Le premier tour de la présidentielle, sondage grandeur nature, a montré l’état des forces susceptibles d’être remises en présence. La droite traditionnelle se maintient à peu près au niveau qui était le sien lors de précédentes consultations en dépit des tracas judiciaires du candidat Fillon. Si elle organise bien les choses, elle peut installer ou maintenir dans ses fiefs des femmes et des hommes d’expérience, jouant sur le contraste avec le côté « Soldats de l’an II » des nouveaux venus. Le danger est cependant en elle-même. De culture plus présidentialiste que parlementaire, cette famille peut se retrouver fort affaiblie si certains des siens se laissent attirer par le chant des sirènes élyséennes. La gauche, pour sa part, ne manquerait pas d’être en situation de rêver si elle se montrait capable, comme au temps du programme commun, d’alliances de second tour. Perspective qui ne connaîtra, cahin-caha, que de rares et limités terrains d’accomplissement. L’extrême droite, quant à elle, s’efforcera comme toujours de perturber le jeu au maximum par des triangulaires ou quadrangulaires. Elle n’en traduira pas moins, dans certains endroits, le très net gain de voix obtenu lors de la présidentielle par de nouveaux sièges de députés.
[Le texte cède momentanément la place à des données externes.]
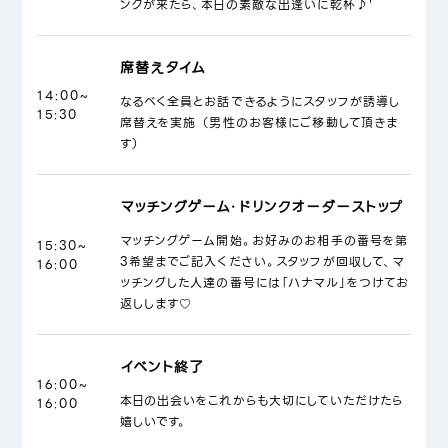
ンクが来たら、本日の素敵な出逢いに乾杯♪'
席替えタイム
14:00~
なるべく全員とお話できるようにスタッフが誘導し
15:30
席替えを実施 （男性のお客様にご移動して頂きま
す）
マッチングゲーム・ドリンクオーダーストップ
マッチングゲーム開始。お好みのお相手の番号を第
15:30~
3希望までご記入ください。スタッフが回収して、マ
16:00
ッチングした人達の番号には「ハナマル」をつけてお
返しします♡
イベント終了
16:00~
本日の出会いをこれからも大切にしていただけたら
16:00
嬉しいです。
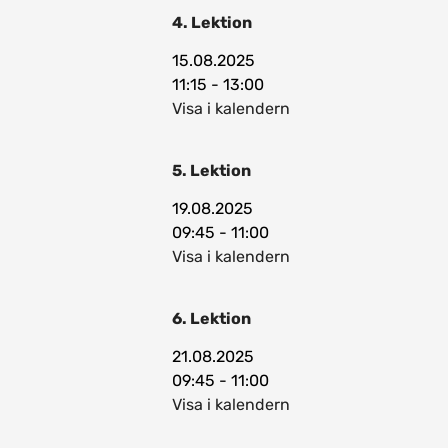
4. Lektion
15.08.2025
11:15 - 13:00
Visa i kalendern
5. Lektion
19.08.2025
09:45 - 11:00
Visa i kalendern
6. Lektion
21.08.2025
09:45 - 11:00
Visa i kalendern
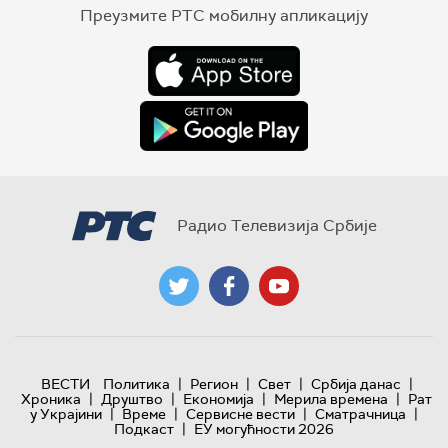
Преузмите РТС мобилну апликацију
Радио Телевизија Србије
|
|
|
|
ВЕСТИ
Политика
Регион
Свет
Србија данас
|
|
|
|
Хроника
Друштво
Економија
Мерила времена
Рат
|
|
|
|
у Украјини
Време
Сервисне вести
Сматрачница
|
Подкаст
ЕУ могућности 2026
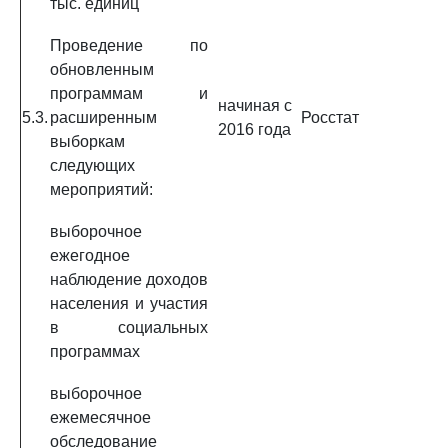
тыс. единиц
Проведение по
обновленным
программам и
начиная с
5.3.
расширенным
Росстат
2016 года
выборкам
следующих
мероприятий:
выборочное
ежегодное
наблюдение доходов
населения и участия
в социальных
программах
выборочное
ежемесячное
обследование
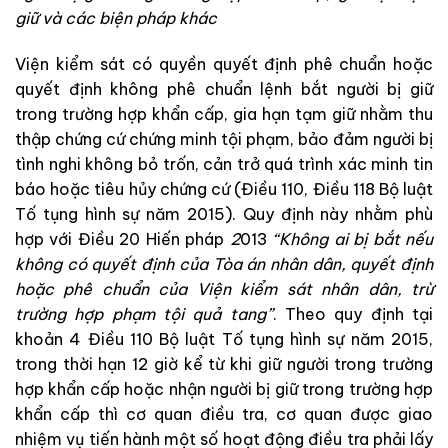
giữ
và
cá
c
biện
pháp
khác
Viện kiểm sát
có
quyền
quyết
định
phê
ch
uẩ
n
hoặc
quyết
đ
ịnh
k
hông
phê
chuẩn
lệnh
bắt
người
bị
giữ
trong
trường
hợp
khẩn
cấp
,
gia
hạn
tạm
giữ
nhằm
thu
thập
chứng
cứ
chứng
minh
tội
phạm
,
bảo
đảm
người
bị
tình
nghi
không
bỏ
trốn
,
cản
trở
quá
trình
xác
minh
ti
n
bá
o
hoặc
ti
ê
u
hủy
chứng
cứ
(
Điều
110
,
Điều 118
Bộ luật
Tố tụng hình sự
năm
2015
)
.
Quy
định
này
nhằm
phù
hợp
với
Điều
20
Hiến
pháp
2
013
“
Kh
ông
ai
bị
bắt
nếu
không
có
quy
ế
t
định
của
Tòa
án
nhân
dâ
n
,
quyế
t
định
hoặc
phê
chuẩn
của
Viện kiểm sát
nhân
dân
,
trừ
trường
hợp
phạm
tội
quả
tan
g
”
.
Theo
quy
định
t
ạ
i
kh
oả
n
4
Điều
110
Bộ luật Tố tụng hình sự
nă
m
2015
,
trong
thời
hạn
12
giờ
kể
từ
khi
giữ
người
trong
trường
hợp
khẩn
cấ
p
hoặc
nhận
n
gười
bị
giữ
trong
trường
hợp
khẩn
cấp
thì
cơ quan điều tra
,
cơ
quan
được
giao
n
hi
ệm
vụ
tiến
hành
một
số
h
o
ạt
động
đ
i
ều
tra
phải
lấy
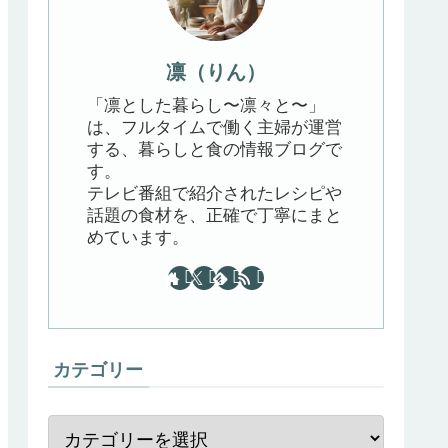
凛（りん）
「凛とした暮らし〜凛々と〜」
は、フルタイムで働く主婦が運営
する、暮らしと食の情報ブログで
す。
テレビ番組で紹介されたレシピや
話題の食材を、正確で丁寧にまと
めています。
カテゴリー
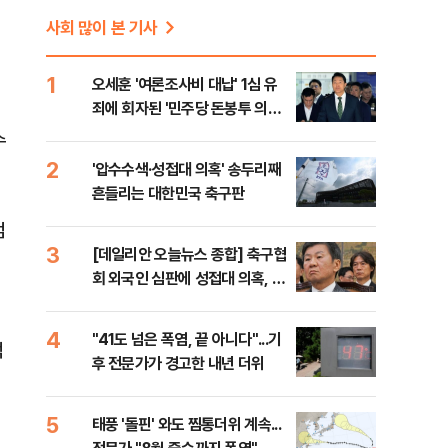
사회 많이 본 기사
1
오세훈 '여론조사비 대납' 1심 유
죄에 회자된 '민주당 돈봉투 의
혹'…왜?
수
2
'압수수색·성접대 의혹' 송두리째
흔들리는 대한민국 축구판
검
3
[데일리안 오늘뉴스 종합] 축구협
회 외국인 심판에 성접대 의혹, 李
대통령 20대 지지율 하락 의식했
나, 삼전닉스 올인은 금물, SK하
4
"41도 넘은 폭염, 끝 아니다"...기
적
이닉스 프리마켓 시초가 논란 재
후 전문가가 경고한 내년 더위
점화, 김민석 "과반 승리 가능성
99%" 등
5
태풍 '돌핀' 와도 찜통더위 계속...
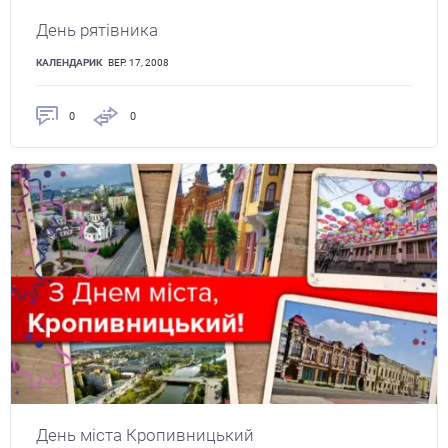
День рятівника
КАЛЕНДАРИК
ВЕР. 17, 2008
0
0
День міста Кропивницький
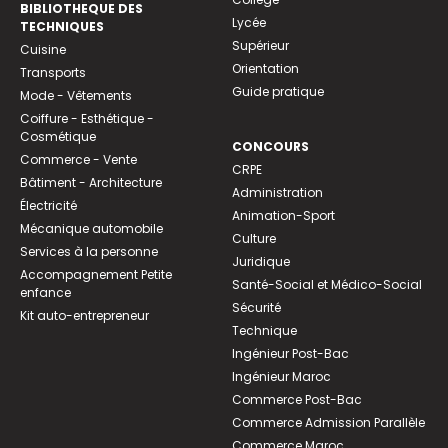
BIBLIOTHEQUE DES
Lycée
TECHNIQUES
Supérieur
Cuisine
Orientation
Transports
Guide pratique
Mode - Vêtements
Coiffure - Esthétique -
Cosmétique
CONCOURS
Commerce - Vente
CRPE
Bâtiment - Architecture
Administration
Électricité
Animation-Sport
Mécanique automobile
Culture
Services à la personne
Juridique
Accompagnement Petite
Santé-Social et Médico-Social
enfance
Sécurité
Kit auto-entrepreneur
Technique
Ingénieur Post-Bac
Ingénieur Maroc
Commerce Post-Bac
Commerce Admission Parallèle
Commerce Maroc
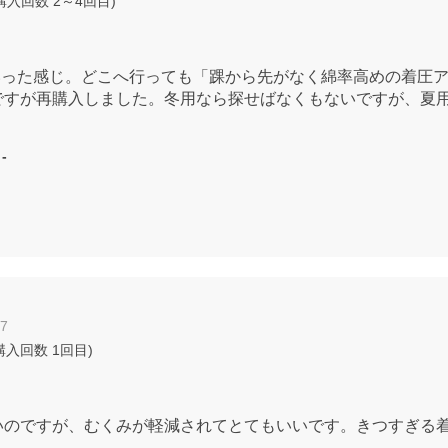
購入回数
2～4回目
)
といった感じ。どこへ行っても「踝から先がなく綿率高めの着圧
ですが再購入しました。冬用なら探せばなくもないですが、夏
：
-
27
購入回数
1回目
)
いのですが、むくみが軽減されてとてもいいです。きつすぎる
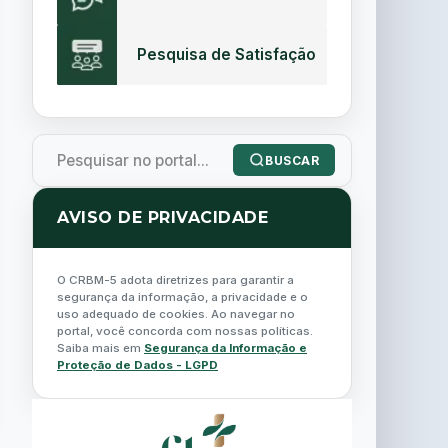
Pesquisa de Satisfação
BUSCAR
AVISO DE PRIVACIDADE
O CRBM-5 adota diretrizes para garantir a
segurança da informação, a privacidade e o
uso adequado de cookies. Ao navegar no
portal, você concorda com nossas políticas.
Saiba mais em
Segurança da Informação e
Proteção de Dados - LGPD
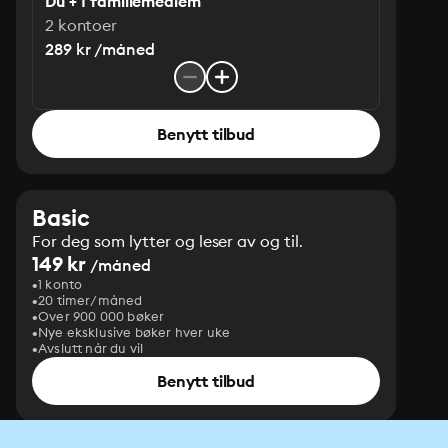
Du + 1 familiemedlem
2 kontoer
289 kr /måned
Benytt tilbud
Basic
For deg som lytter og leser av og til.
149 kr
/måned
1 konto
20 timer/måned
Over 900 000 bøker
Nye eksklusive bøker hver uke
Avslutt når du vil
Benytt tilbud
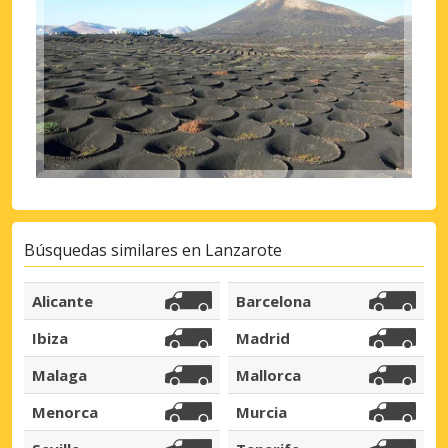
Búsquedas similares en
Lanzarote
Alicante
Barcelona
Ibiza
Madrid
Malaga
Mallorca
Menorca
Murcia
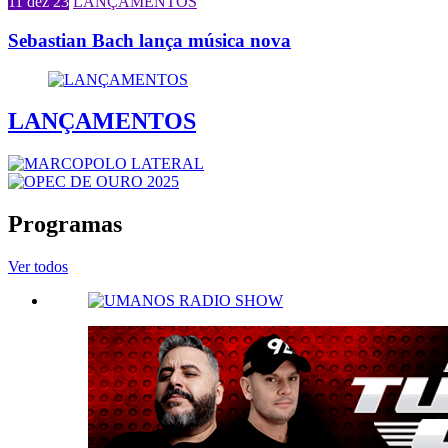
11 dez 23
LANÇAMENTOS
Sebastian Bach lança música nova
LANÇAMENTOS
Programas
Ver todos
Quel (le) que soit « la » ou « le » Premier ministre choisi ces jours-ci par le président de la République, la bataille électorale qui s’annonce se gagnera, pour son camp, plus autour de l’idée de changement générationnel que de recomposition politique droite-gauche. Qu’il l’ait ou non théorisé ainsi, Emmanuel Macron se trouve depuis dimanche soir le champion incontesté du « parti jeune ». Ses collaborateurs et soutiens devront en tenir le plus grand compte, sans doute plus que prévu, dans les investitures.